A major focus of our work is on microbial food webs — the component of food webs that’s made of microbes — and their feeding interactions. They’re incredibly complex. There’s a mind-bogglingly large number of microbial species out there that do all the things you can possibly imagine, from acting like a plant or eating someone else like a lion, to swimming around the oceans like a whale or generating a lichen-type structure called a biofilm.

If you were to grab the entirety of the biosphere, put it on a scale and weigh it, microbes — despite being tiny — would be roughly a third of that by biomass. They also collectively send more carbon into the atmosphere than all humans and human activity combined, through the process of converting and using the energy they get from eating something else: respiration.

Cascading Effects

Our driving question is, how are these (microbial) food webs responding to climate change? By how I mean specifically who’s there, how many of each of the whos there are, and how that will change as the environment changes.

But why should they change? Simply put, we all like it neither too cold nor too hot. There is no organism on the planet that escapes that rule.

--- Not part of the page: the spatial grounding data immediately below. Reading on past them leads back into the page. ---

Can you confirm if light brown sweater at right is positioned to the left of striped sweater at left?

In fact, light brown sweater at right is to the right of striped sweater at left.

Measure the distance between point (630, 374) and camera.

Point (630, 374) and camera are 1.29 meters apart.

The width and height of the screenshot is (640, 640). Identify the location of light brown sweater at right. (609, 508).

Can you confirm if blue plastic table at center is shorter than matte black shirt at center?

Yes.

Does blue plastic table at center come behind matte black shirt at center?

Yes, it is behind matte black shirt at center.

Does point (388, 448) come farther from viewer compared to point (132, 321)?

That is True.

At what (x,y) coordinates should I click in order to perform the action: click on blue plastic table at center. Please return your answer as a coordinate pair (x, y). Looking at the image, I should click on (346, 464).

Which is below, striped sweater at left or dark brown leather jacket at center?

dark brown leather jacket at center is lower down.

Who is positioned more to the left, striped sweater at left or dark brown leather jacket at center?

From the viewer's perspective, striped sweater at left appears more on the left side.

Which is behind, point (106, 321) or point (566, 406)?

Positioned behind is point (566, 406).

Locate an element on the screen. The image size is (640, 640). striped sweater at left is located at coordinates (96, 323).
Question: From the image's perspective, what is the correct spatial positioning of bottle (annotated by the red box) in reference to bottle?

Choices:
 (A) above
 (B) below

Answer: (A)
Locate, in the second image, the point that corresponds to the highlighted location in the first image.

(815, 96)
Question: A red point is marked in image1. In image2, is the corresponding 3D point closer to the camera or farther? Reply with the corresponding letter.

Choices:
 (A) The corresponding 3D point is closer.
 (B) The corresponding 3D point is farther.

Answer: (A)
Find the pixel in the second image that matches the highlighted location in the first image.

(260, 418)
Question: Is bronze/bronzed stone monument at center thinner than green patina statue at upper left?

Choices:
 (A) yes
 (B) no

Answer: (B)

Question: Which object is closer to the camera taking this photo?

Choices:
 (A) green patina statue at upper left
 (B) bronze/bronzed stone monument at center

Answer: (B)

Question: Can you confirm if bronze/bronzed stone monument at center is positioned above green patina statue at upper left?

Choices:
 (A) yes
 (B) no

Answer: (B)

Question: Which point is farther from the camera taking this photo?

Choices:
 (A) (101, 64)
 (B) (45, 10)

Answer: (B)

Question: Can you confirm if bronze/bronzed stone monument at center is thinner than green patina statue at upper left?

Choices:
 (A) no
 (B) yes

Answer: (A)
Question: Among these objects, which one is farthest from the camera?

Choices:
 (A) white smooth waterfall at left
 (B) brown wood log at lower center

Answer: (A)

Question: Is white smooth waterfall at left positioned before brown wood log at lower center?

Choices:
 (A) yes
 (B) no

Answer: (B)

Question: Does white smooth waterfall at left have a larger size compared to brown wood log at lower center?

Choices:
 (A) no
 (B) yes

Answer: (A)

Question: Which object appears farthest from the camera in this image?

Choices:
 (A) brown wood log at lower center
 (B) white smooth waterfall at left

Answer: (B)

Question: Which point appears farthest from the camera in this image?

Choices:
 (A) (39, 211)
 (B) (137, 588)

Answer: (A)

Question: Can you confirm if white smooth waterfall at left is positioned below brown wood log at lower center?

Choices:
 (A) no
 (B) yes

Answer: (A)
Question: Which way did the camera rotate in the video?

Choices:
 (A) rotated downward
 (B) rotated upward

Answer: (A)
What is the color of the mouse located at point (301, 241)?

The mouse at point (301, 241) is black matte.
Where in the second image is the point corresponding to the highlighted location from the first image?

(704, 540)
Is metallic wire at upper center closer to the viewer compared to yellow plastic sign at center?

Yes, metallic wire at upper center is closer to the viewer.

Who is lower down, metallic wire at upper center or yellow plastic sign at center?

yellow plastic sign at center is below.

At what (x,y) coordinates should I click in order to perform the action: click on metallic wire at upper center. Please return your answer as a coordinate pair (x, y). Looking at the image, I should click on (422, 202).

If temperatures change, that alters their ability to survive or reproduce, which in turn leads to there being more, or fewer, of them.

As the abundance of the different species changes in response to climate change, they will be influencing each other. Imagine ten lions eating wildebeests: in the same way that none of us can eat an infinite amount of pizza even if we tried, lions will be able to eat only so many wildebeests. If I add 100 more wildebeests, maybe there could be a few more lions. The opposite is also true. If there are fewer wildebeests … something’s got to give, so fewer lions. But fewer lions also means more wildebeests, which means less grass for other things like zebras, and so on.

We say that changes in the abundance of the different species of the food web “cascade.” These ripple effects can propagate through the network and bounce around affecting everyone. Now, every species responds to temperature, but all do so differently. Add cascading effects, and that’s what makes studying food webs — and their environmental response — so complicated.

A Simple Equation for a Complex Process

A recent finding that we had, from January, is a mathematical equation that allows us to understand how changing temperature influences the abundance of all the species in the food web, just by taking into account two things: the response to temperature of each species; and information about who’s eating whom.

What that equation is telling us is precisely how those cascading effects are going to happen.

It’s an incredibly complex process that our finding breaks down into an incredibly simple mathematical equation. In fact, we did not believe that we could just with one mathematical equation understand, let alone predict, the response of these food webs to climate change. It didn’t seem possible. We have just shown that we can.

Summer Plans

We have grand plans about this “one equation to rule them all.”

We can do math all day long — it’s a lot of fun, I love math — but the question is, does it work? So, goal number one is to do an experiment with our microbes to test whether we can actually use this equation to predict how food webs will respond to temperature.

Goal number two is to use the equation on some of the data that we have for different food webs and compare the results with our predictions. If it works, we might be able to predict the fate of food webs across the planet.